Marino Rinaldi, Daniele Rinaldi, Alfredo Rinaldi, Alberto Rinaldi, Paolo Isabello, Roberto Rinaldi.

 

I ricordi di Alfredo Rinaldi

I miei genitori, nell'anno 1929, dalla campagna si trasferirono nella cittadina di Alba per rilevare un albergo. Fra i tanti clienti, dal lunedì al sabato, si ospitavano gli agenti della ditta Olio Tomatis di Cortemilia. Già allora essi praticavano la vendita porta a porta. Alla sera, dopo aver fatto il giro in bicicletta presso le famiglie dei paesi vicini, rientravano per la cena ed il pernottamento.
Ascoltando i loro discorsi rimasi stupito delle vendite che riuscivano giornalmente a concludere.
A fine anno 1947, con mia moglie Corinna, conducevamo a mezzadria un piccolo negozio d'alimentari nella frazione di Mussotto d'Alba. Ripensando a quei discorsi sentiti tanti anni prima da quei signori che vendevano l'olio e disposto a rischiare tutto il poco che avevo, decisi di buttarmi.

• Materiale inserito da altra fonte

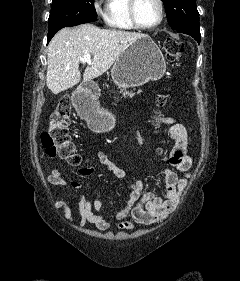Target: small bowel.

L'inizio dell'attività fu difficile; in una camera di 16 mq circa in Corso Langhe n. 49 ad Alba, metà adibita a ufficio e metà a magazzino. Successivamente ci trasferimmo in frazione Ricca di Diano d'Alba, in una vecchia casa, ma con più spazio.
Nei terreni circostanti alla casa, nel 1970, costruimmo la sede ed il magazzino, completamente ristrutturati negli ultimi anni.

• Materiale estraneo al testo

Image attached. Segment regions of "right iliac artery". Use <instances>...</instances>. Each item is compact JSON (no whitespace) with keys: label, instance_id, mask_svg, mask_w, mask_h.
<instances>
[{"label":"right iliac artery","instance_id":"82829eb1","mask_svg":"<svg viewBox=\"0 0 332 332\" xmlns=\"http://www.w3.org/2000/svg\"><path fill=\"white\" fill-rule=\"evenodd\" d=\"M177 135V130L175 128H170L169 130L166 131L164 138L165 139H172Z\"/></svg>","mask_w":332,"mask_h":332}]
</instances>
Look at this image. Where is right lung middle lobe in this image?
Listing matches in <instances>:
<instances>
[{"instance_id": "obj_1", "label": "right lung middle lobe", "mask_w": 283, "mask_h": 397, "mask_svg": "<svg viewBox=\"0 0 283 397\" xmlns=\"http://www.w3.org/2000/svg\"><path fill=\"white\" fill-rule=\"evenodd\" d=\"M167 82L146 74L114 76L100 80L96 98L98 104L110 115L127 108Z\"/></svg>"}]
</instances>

I primi clienti vennero serviti con bottiglioni d'olio da due litri poi consegnati con la bicicletta, mentre per le damigiane da 7 e 12 litri si usava un triciclo a pedale.
Le prime vendite consistenti le feci a Mango; passai nelle famiglie del paese e delle borgate limitrofe accompagnato da un residente influente di mia conoscenza, portandomi dietro una damigiana d'olio da 35 litri e lasciando un litro per famiglia come assaggio.

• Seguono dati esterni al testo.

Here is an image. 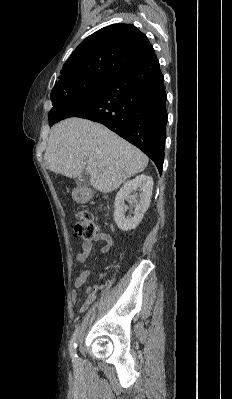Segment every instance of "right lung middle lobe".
Segmentation results:
<instances>
[{
  "label": "right lung middle lobe",
  "mask_w": 232,
  "mask_h": 399,
  "mask_svg": "<svg viewBox=\"0 0 232 399\" xmlns=\"http://www.w3.org/2000/svg\"><path fill=\"white\" fill-rule=\"evenodd\" d=\"M107 82L108 78H83L73 82L62 93L51 95L53 107L49 112V125L52 126L55 123L56 118L67 105L90 97Z\"/></svg>",
  "instance_id": "obj_1"
}]
</instances>
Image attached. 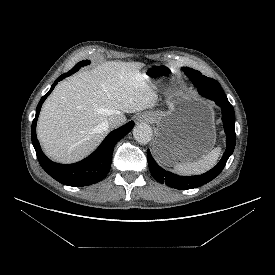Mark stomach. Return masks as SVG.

Dopo un breve periodo grazie a quella rudimentale campagna promozionale racimolai una cinquantina d'ordinazioni!
Non posso dimenticare l'aiuto avuto dai miei fratelli Edoardo e in particolare Marino, poi diventato mio socio.
A metà anni Settanta, quando l'azienda era già avviata e continuava a crescere con ritmi a due cifre, arrivarono a servizio nuove forze e nuove idee: i miei figli Pierluigi e Roberto. Credo che la cosa più saggia e più bella che ho fatto nella mia vita, sia stata quella di aver dato loro fiducia e di aver loro passato nel 1978 il timone dell'azienda.